If pressed, I would politely decline. The next company is going to pay me to do a job, not try to match my previous company’s salary. If they think I can do the job, then they should pay in their range.

If a recruiter wants to know which positions they can submit me for, I’d say for them to let me know the salary range for each position when it comes up and I’ll decide. Stay firm here.

Phone Interview

If you get a phone interview, then you know your resume, or brand, was good enough to pique their interest. If you are asked about your current, or previous salary, I give the same answer I give the recruiter.

This is important for two reasons. One is that you want to match up with what the recruiter says. The other is that you don’t know what the company is looking to pay, and giving away your information first means that you might end up giving the impression that you are cheap (some managers have budgets) or out of their range.

My technique here is usually to counter with a question on their range for the position. At this point, I should then determine if I can work in the range. I had a position in the past where the range was low and I told them so. They manager liked me, and was impressed, so he said that he might be able to get another 5-10k. I agreed to go interview then.

Remember that companies are looking for good people, and if you are talented in your area, you have more power. If you need a job, any job, perhaps you should find something to make ends meet while you look for a career position. Ultimately you won’t be happy working for way below you think you are worth. Even in the short term (< 1 year).

If pressed, I tell the manager that usually I discuss salary if I get to the point that we are both interested in the position. If I have a range, I’ll decide if I want to continue.

If no one asks me, I always ask here for a salary range.

Live Interview

If you get a live interview, you’re on the short list. When I was starting my career, this short list could have easily been 15 people. However in the last decade, typically companies don’t have time to interview 15 people. Most don’t look at 10 if they find 3-4 good candidates. It’s a hassle, and a waste of time.

Again, I try not to discuss salary if we aren’t close to offering me a job. If they press, I might joke about being on the short list. That can help break the ice, and by this time you should have an idea of the salary range.

However at this point I will disclose my range if the company is trying to decide how much they need to offer. I will typically say that I was making in the “low 90s” at xx position and the “mid 80s” at yy position. Your exact salary isn’t critical, but really the company is trying to decide:

  • Can they afford you?
  • How cheaply can they afford you?
  • Will you be happy with their offer?
  • Will you disrupt employee morale if you are too high on their scale?

The Job Offer

If they offer you the job, then they ought to attach a salary to the offer. If they offer you a job and want to discuss salary, again, get their range first. They have no good reason not to provide you a range (it should be public knowledge for employees), and if they refuse, I’d move on. Likely money will be a fight, both with COLA raises and promotions.

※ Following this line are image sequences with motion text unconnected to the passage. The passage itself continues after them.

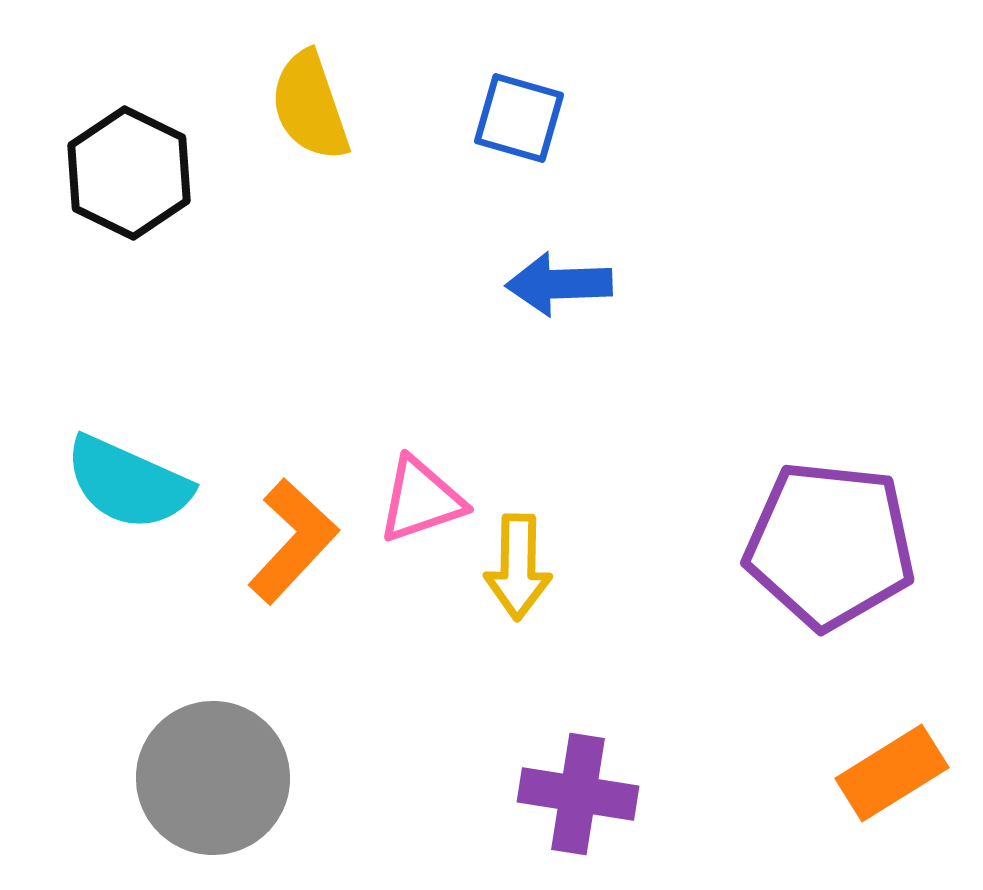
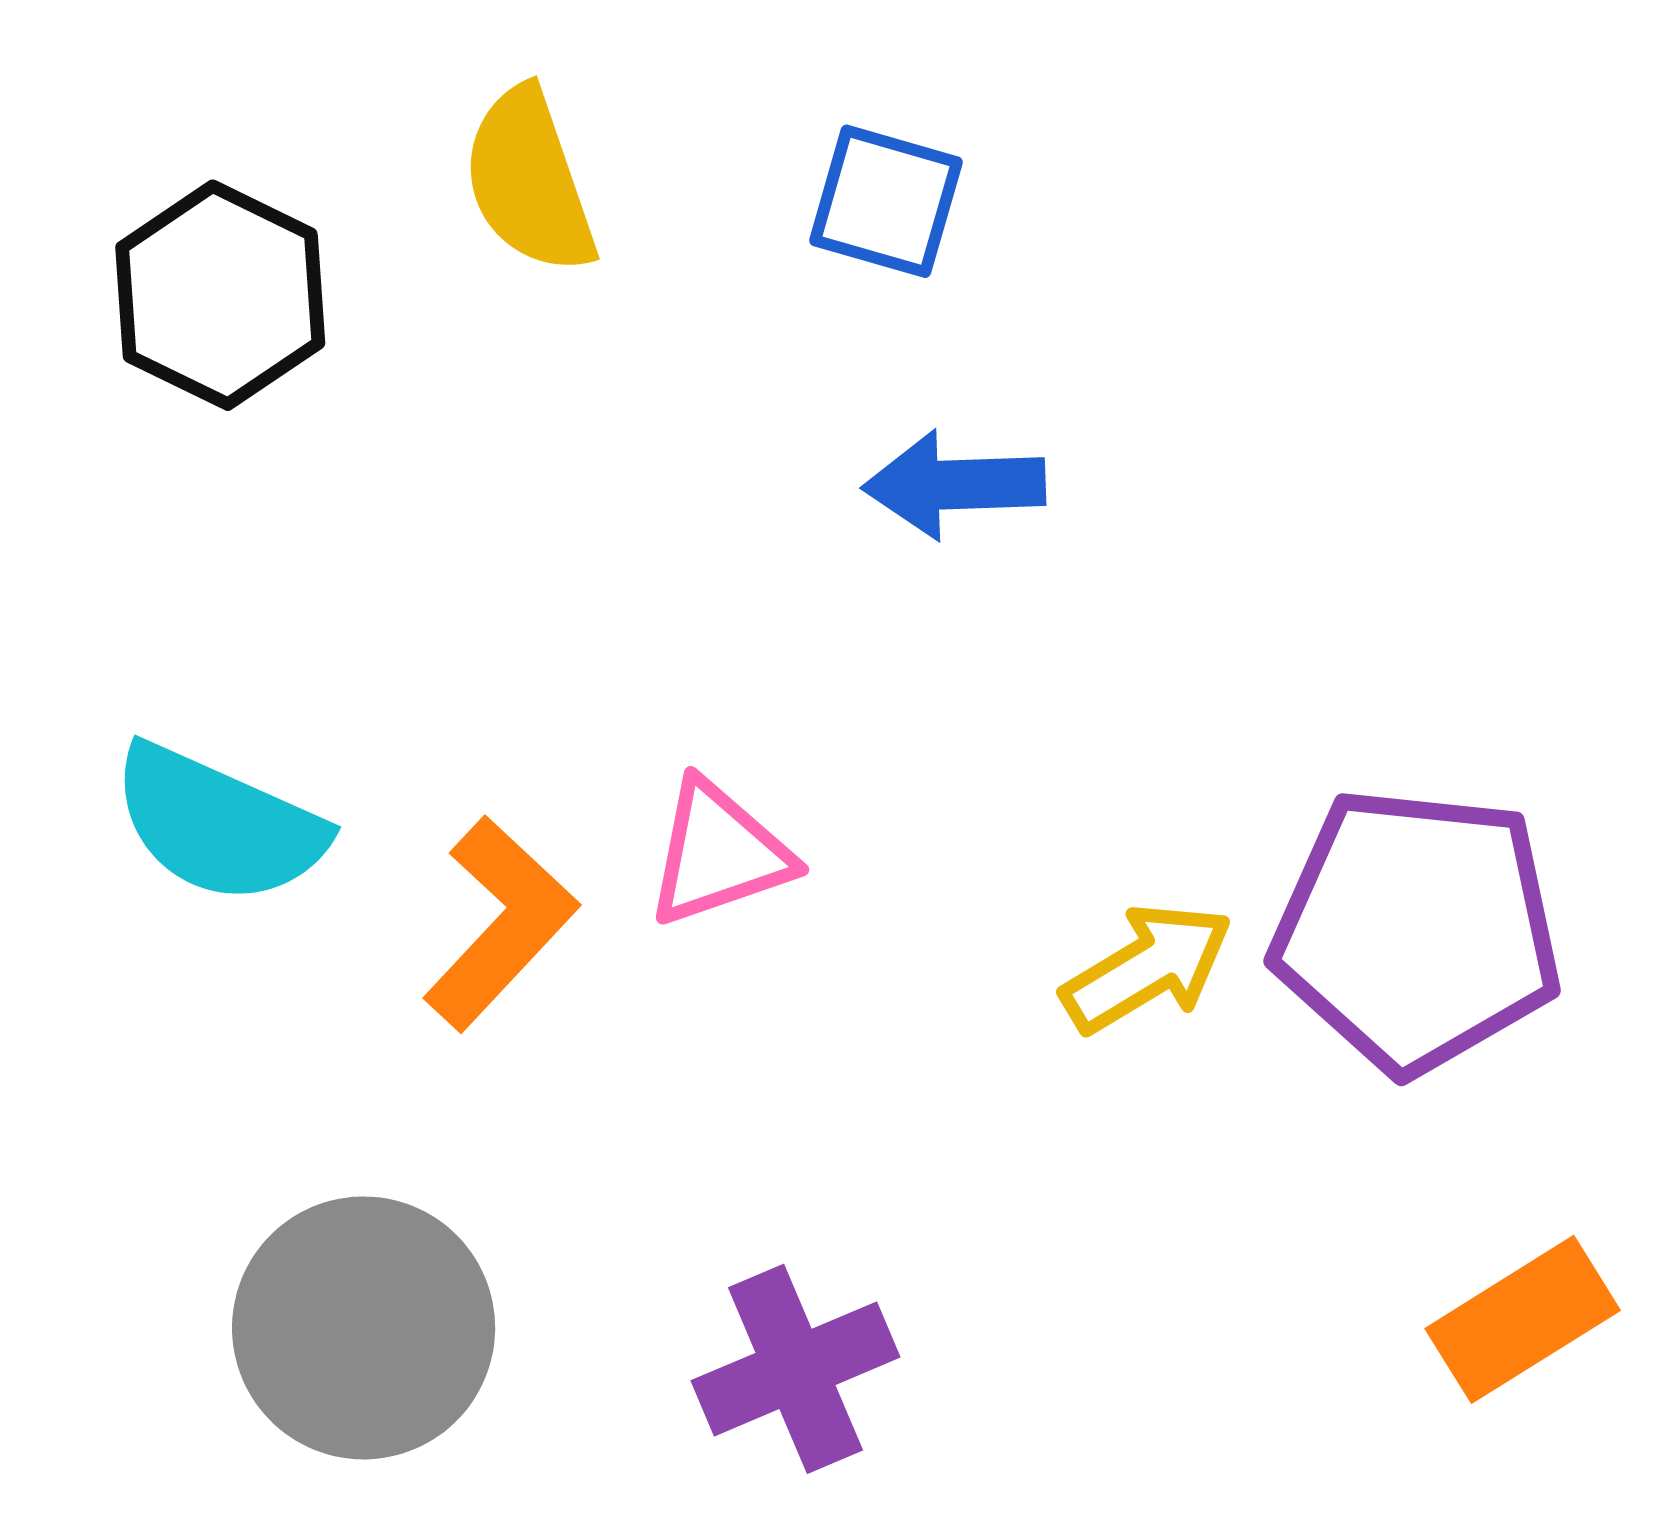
yellow arrow: (518, 567) -> (1147, 968), moved, turned -122
purple cross: (578, 794) -> (795, 1369), moved, turned -32

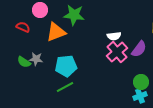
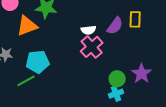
purple semicircle: (139, 49) -> (115, 26), moved
green line: (65, 87) -> (26, 81), moved

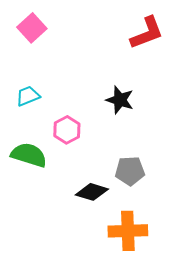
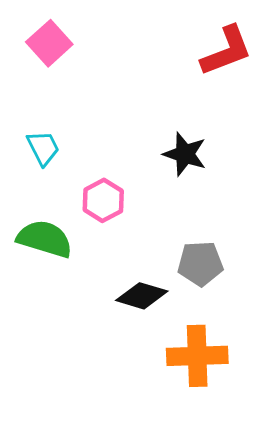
cyan trapezoid: (28, 96) -> (43, 148), turned 85

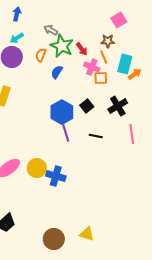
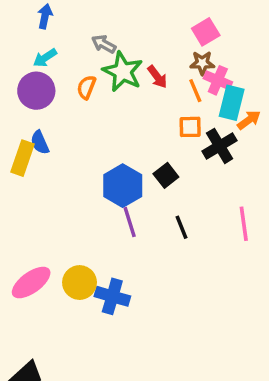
pink square: (119, 20) -> (206, 32), moved
pink cross: (92, 67) -> (218, 80), moved
blue semicircle: (57, 72) -> (40, 142), moved, turned -56
black cross: (118, 106) -> (220, 146), moved
black line: (96, 136) -> (182, 227), turned 56

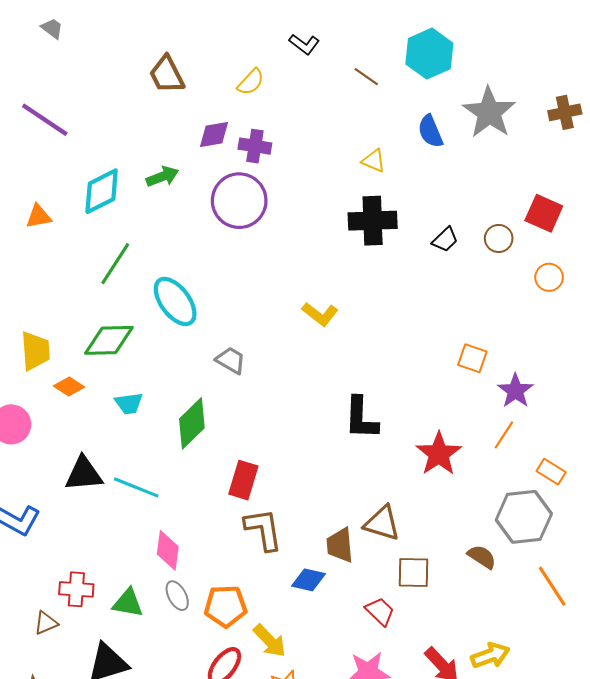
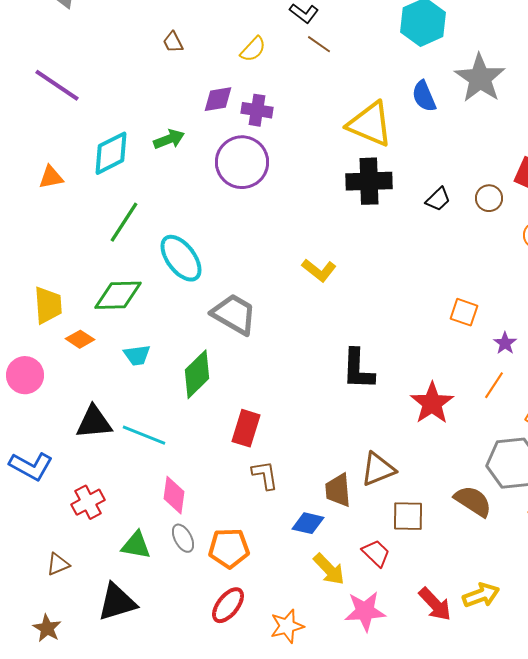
brown trapezoid: (167, 75) -> (173, 42), size x0.6
brown line: (366, 77) -> (319, 44), moved
yellow triangle: (374, 161) -> (370, 124), size x2.0
gray trapezoid: (231, 360) -> (234, 314), size x1.6
purple star: (515, 391) -> (505, 343), size x0.7
brown triangle: (382, 523) -> (378, 469), turned -39
brown L-shape: (263, 529) -> (265, 475), size x0.7
brown semicircle: (482, 557) -> (473, 501), size x1.4
red cross: (76, 589) -> (88, 502), moved, turned -32
yellow arrow: (270, 641) -> (329, 569), moved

They aren’t likely to verify your salary, so if you must start discussing this, I’d use ranges again, as I did in the Live Interview. Give them an idea.

Never Say Never

As the saying goes, never say never because there will be an exception. However in the US, I don’t think you ever need to disclose your exact salary. The HR/Accounting people and the IRS will know, but no one else needs to know.

Discussing money is hard, but you need to learn to discuss it in a roundabout way in order to further your career. Use ranges and generalities and you should be fine.

Two final things: one, be honest. I wouldn’t say I was making in the mid 80s if my salary was $77k. That’s not right, and if someone finds out, this is a lie. Second, taking a job because it has the most money in spite of other issues is a bad idea. I’ve never met anyone that thought this was the best decision for them in hindsight.

Life’s too short to take a crappy job.